NaPlWriMo challenges playwrights to write a play – a completely new script (no cheatery revisions of old drafts, playwrights!) – in the month of November, and to share the experience using its online forums.
Examiners
We work with really top-notch reviewers for our Artist Fellowships Program, so it should be no surprise when they do good things. Still, the good things are surprisingly copious this week. Company One has begun rehearsing for its upcoming production of Voyeurs de Venus by Lydia Diamond (who reviewed for our Playwriting Artist Fellowships), and between rehearsal calls, pratfalls, and fourth walls, they’re blogging about it.
We yell “super great job!” to Rigoberto Gonzalez (also a past Poetry reviewer for us), just named the next resident poet at Frost Place in New Hampshire.
If you’re going to do an email interview, author Tayari Jones (past reviewer for Fiction/Creative Nonfiction) wants you to do it right and has some ideas to that effect.
Go see Kevin Prufer at the Blacksmith House in Harvard Square next Mon, Oct 27. Why? He’s reviewed for our Poetry Artist Fellowships. But more importantly, he’s a much-admired poet. Those prone to martial arts analogies might say that if his poetry were a ninja, it would be nigh impossible to elude its creeping death. Luckily, his poetry is poetry, and neither I nor anyone I know is so prone. He reads with Jill McDonough, a poet who, like Kevin, has received an NEA fellowship for her troubles.
Excitements
The week is filled with online art happenings to make a Bay Stater glow with pride. First, at a site whose name Im assuming is a mash up of the words “books” and “LUT” (acronym for “lookup table” in computer science lingo I guess?), Massachusetts publisher Gavin Grant (Small Beer Press) interviews Massachusetts young adult author MT Anderson (The Octavian Nothing books).
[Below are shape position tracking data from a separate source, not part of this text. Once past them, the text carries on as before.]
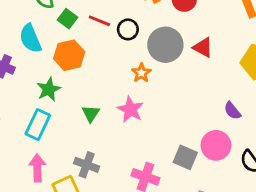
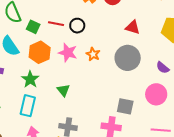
gray circle: (165, 45) -> (128, 58), moved
pink star: (130, 109) -> (68, 53), moved
gray square: (185, 157) -> (125, 106), moved

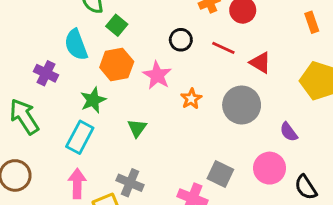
red line: (56, 24) -> (223, 48), moved
orange star: (93, 54) -> (191, 99), moved

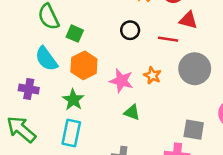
red line: (223, 48) -> (168, 39), moved
red triangle: (260, 63) -> (188, 20), moved
pink star: (157, 75) -> (121, 81), moved
green triangle: (137, 128) -> (132, 112), moved, turned -30

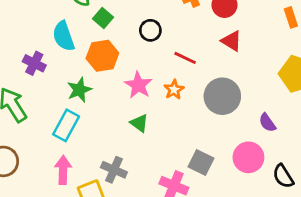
black circle: (130, 30) -> (150, 30), moved
red line: (168, 39) -> (185, 58), moved

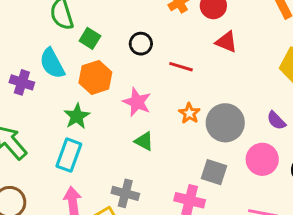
purple cross: (34, 63) -> (22, 82), moved
orange star: (174, 90) -> (189, 113), moved
gray circle: (222, 96) -> (225, 123), moved

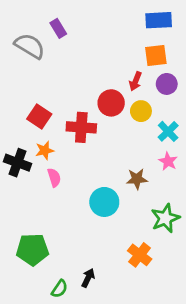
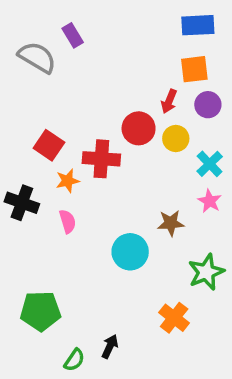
orange star: (45, 150) -> (68, 181), moved

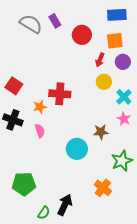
purple rectangle: (73, 35) -> (55, 21), moved
gray semicircle: (37, 57) -> (31, 24), moved
red circle: (139, 128) -> (82, 35), moved
red square: (49, 145) -> (14, 86), moved
black arrow: (110, 346) -> (65, 205), size x1.5

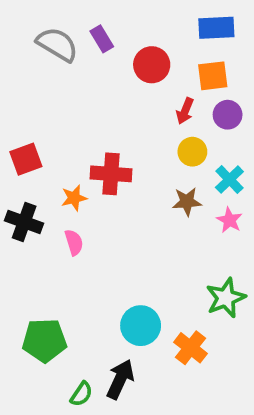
red square: (14, 86) -> (26, 159), turned 36
brown star: (101, 132) -> (187, 202), moved
cyan circle: (77, 149) -> (141, 326), moved

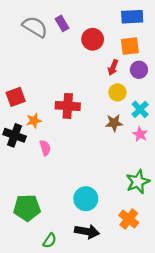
orange star: (74, 198) -> (34, 121), moved
orange cross: (191, 348) -> (129, 219), moved
black arrow: (120, 379) -> (87, 231), moved, turned 75

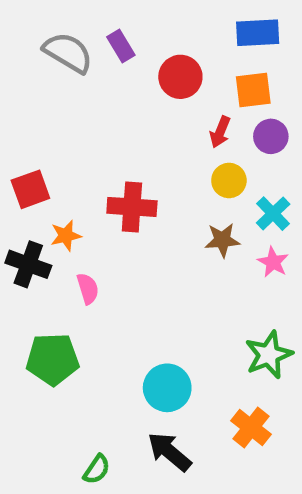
green pentagon: (27, 208) -> (53, 359), moved
black arrow: (87, 231) -> (169, 452), turned -150

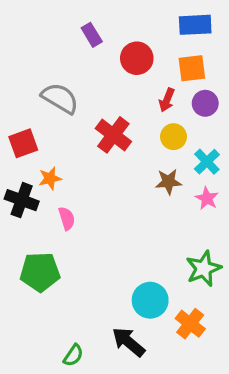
gray semicircle: (68, 53) -> (60, 98), moved
red cross: (132, 207) -> (113, 135), moved, turned 33
cyan circle: (167, 388) -> (150, 300), moved

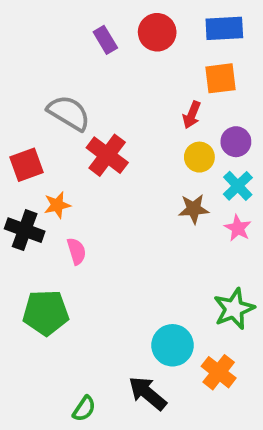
red circle: (137, 58) -> (157, 32), moved
purple circle: (205, 103) -> (236, 142), moved
red cross: (113, 135) -> (107, 155), moved

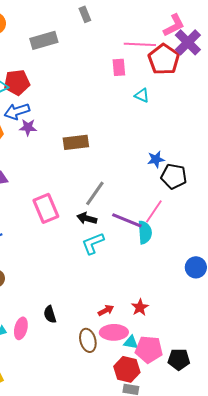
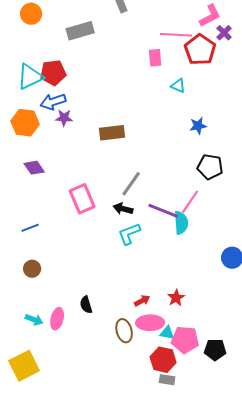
purple cross: (188, 42) -> (224, 33), size x0.6
blue star: (156, 159) -> (198, 126), moved

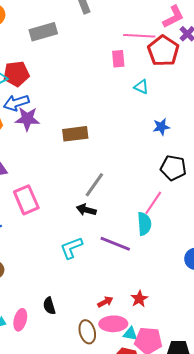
purple star: (64, 118) -> (27, 119), size x1.4
pink rectangle: (82, 199) -> (26, 200), moved
purple line: (163, 211) -> (115, 244), moved
cyan L-shape: (129, 234) -> (71, 248), moved

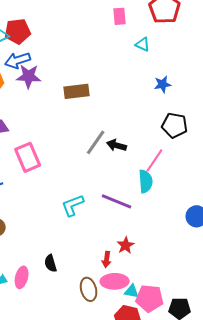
black arrow: (86, 210) -> (117, 145), moved
red star: (139, 299) -> (126, 245), moved
red arrow: (105, 302) -> (107, 259), turned 126

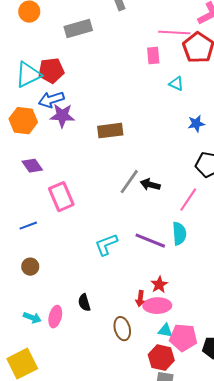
cyan semicircle: (146, 181) -> (179, 234), moved
pink ellipse: (115, 281) -> (157, 306), moved

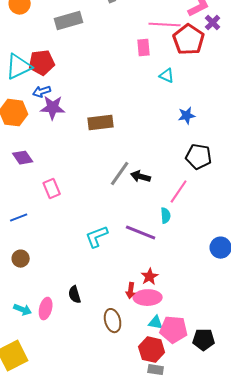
blue arrow: (51, 100) -> (42, 92), size x0.7
pink rectangle: (61, 197) -> (52, 189), size x0.7
cyan semicircle: (179, 234) -> (166, 216), moved, size x0.7

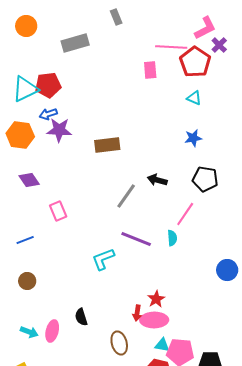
cyan triangle: (167, 76) -> (194, 98), moved
black arrow: (141, 177) -> (157, 180), moved
purple line: (141, 233) -> (136, 239), moved

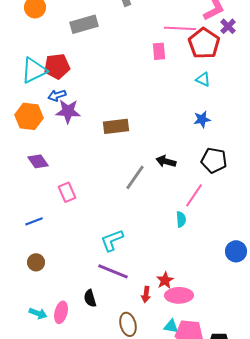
purple line: (136, 239) -> (113, 271), moved
pink ellipse: (154, 320) -> (179, 295), moved

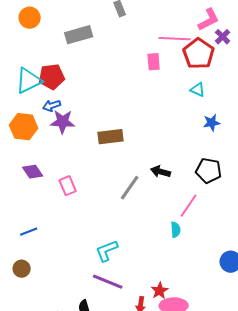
blue star: (202, 119) -> (212, 123), moved
pink rectangle: (67, 192) -> (68, 186), moved
brown circle: (36, 262) -> (22, 269), moved

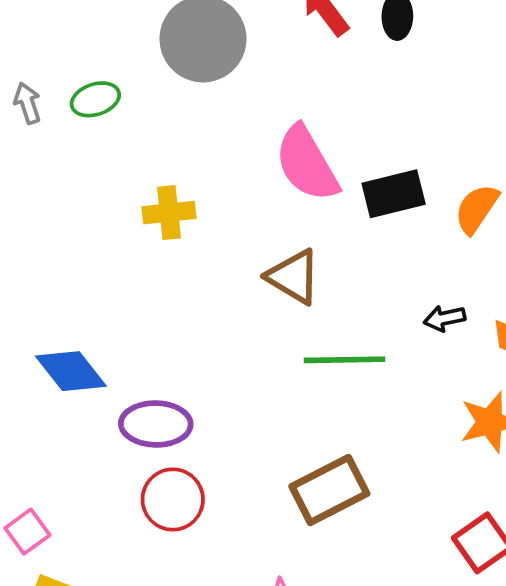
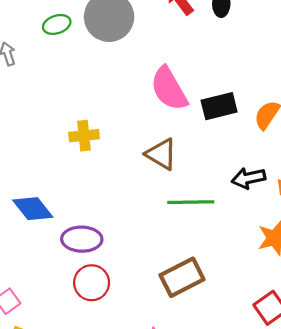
green ellipse: (95, 99) -> (57, 24), moved
yellow cross: (169, 213) -> (84, 136), moved
black arrow: (445, 318) -> (249, 178), size x1.4

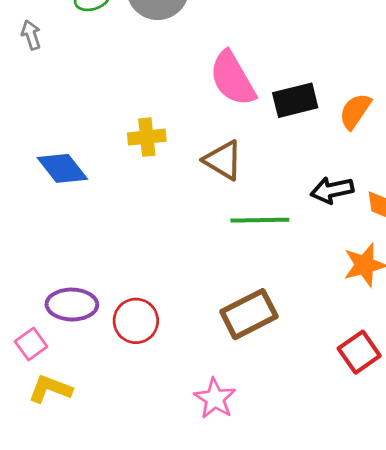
yellow cross: (84, 136) -> (147, 137), moved
blue diamond: (33, 209) -> (62, 168), moved
purple ellipse: (82, 239) -> (72, 305), moved

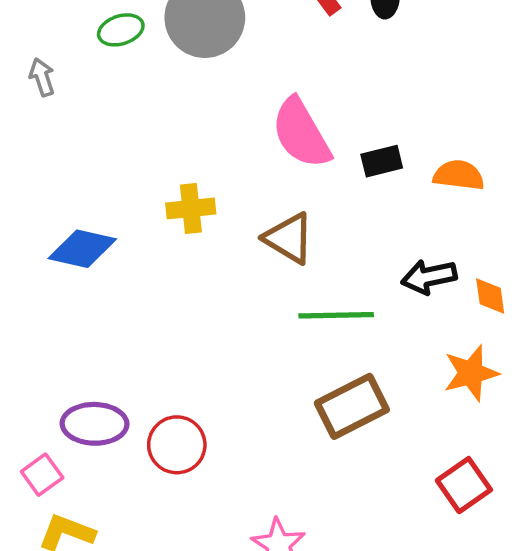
black rectangle: (295, 100) -> (382, 161), size x0.7
orange semicircle: (355, 111) -> (459, 175), turned 63
blue diamond: (62, 168) -> (82, 249), turned -39
brown rectangle: (249, 314) -> (352, 406), moved

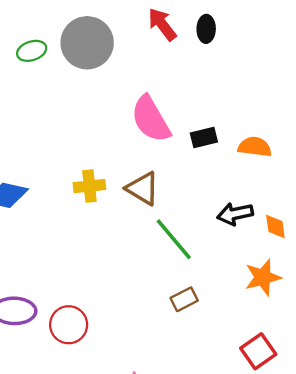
yellow cross: (191, 208) -> (89, 186), moved
green line: (336, 315) -> (174, 239), turned 51
brown rectangle: (352, 406) -> (184, 299), size x0.6

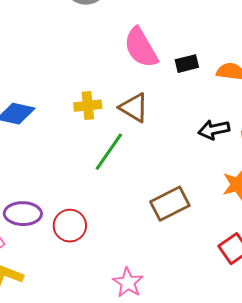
green line: (174, 239) -> (109, 152), moved, turned 75
brown rectangle: (184, 299) -> (170, 204), size x1.6

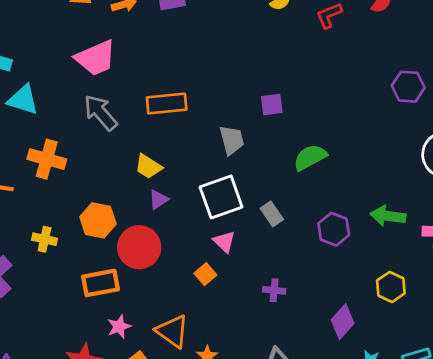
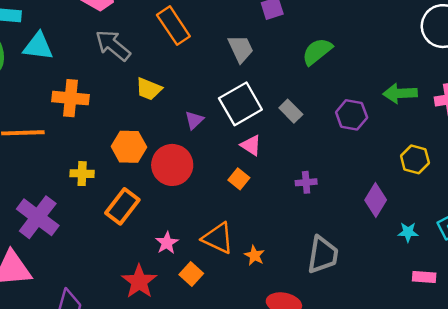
orange rectangle: (167, 104) -> (173, 26), turned 72
yellow trapezoid: (148, 167) -> (149, 89), moved
purple triangle: (158, 200) -> (194, 120), moved
orange rectangle: (100, 283) -> (122, 206), moved, turned -32

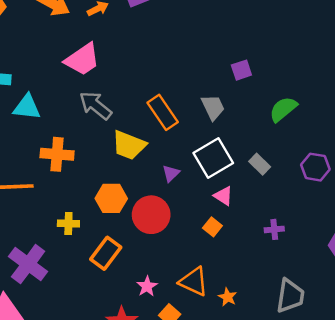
orange rectangle: (173, 26) -> (163, 112), moved
yellow trapezoid: (149, 89) -> (129, 145), size x1.4

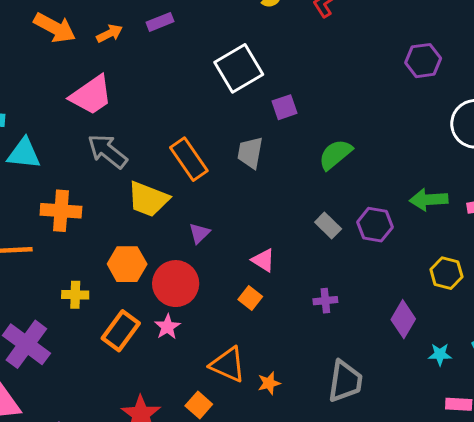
gray trapezoid: (213, 107) -> (250, 153), turned -144
white square: (213, 158) -> (239, 68), moved
gray rectangle: (260, 164) -> (328, 226), moved
pink star: (147, 286) -> (167, 327), moved
orange star: (228, 297) -> (269, 383), turned 30

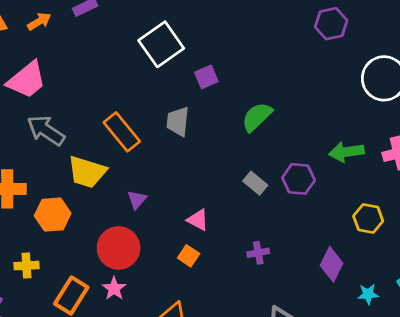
orange hexagon: (127, 264) -> (53, 215), moved

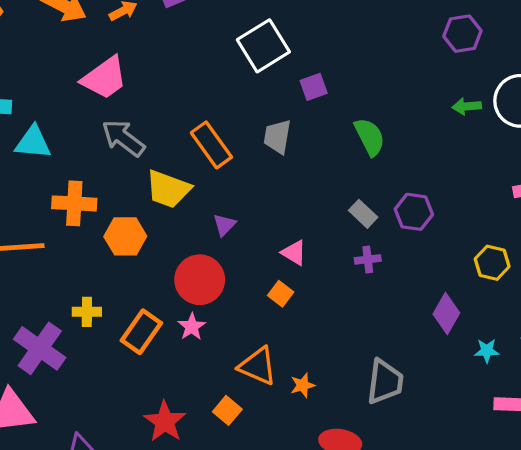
green semicircle: (257, 117) -> (370, 137), turned 104
green arrow: (346, 152) -> (467, 106), moved, size x0.7
purple cross: (258, 253) -> (368, 259), moved
yellow cross: (27, 266) -> (87, 312), moved

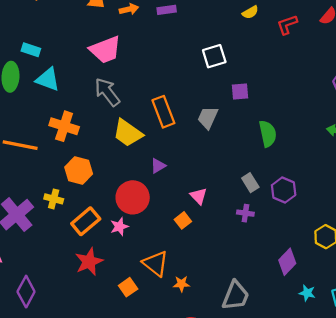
white square: (263, 46) -> (214, 56), size x0.7
orange hexagon: (125, 236) -> (79, 171), moved
red star: (165, 422) -> (89, 262), moved

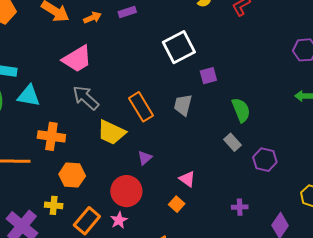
white square: (214, 56) -> (179, 47), size x1.4
gray rectangle: (250, 183) -> (233, 142), moved
purple cross: (245, 213) -> (240, 207), moved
Greg Cook discusses Boston graphic designer Chaz Maviyane-Davies, and his poster project to influence the upcoming presidential election.
CinemaTech shares video from the “Tech @ the Movies” panel in Cambridge about our state’s role in the technological development of the film industry.
At the Mass Humanities Public Humanist blog, Mass Center for the Book director Sharon Shaloo combats ambivalence toward Massachusetts literary landmarks. Heres a quote:
Our commonwealth, indeed our country, was founded on enlightened principles that recognized the vital importance of activity beyond the quotidian. We seem, however, over the course of time and under the burdens of tight budgets to have devolved into a utilitarianism that may have us worry about diffusing a “knowledge”–the use-value of which can be measured easily– but that leads us to a systemic wariness about activity in service of achieving those other ideals–of wisdom and of virtue–which are, to use the coin of our achievement realm, “less testable.”
Well said. And with that…
Exeunt
Image: Mary OMalley, UNTITLED #4 (2005), ink on paper, 19 in x 25 1/2 in. Mary is exhibiting in Overflow at Laconia Gallery through November 22.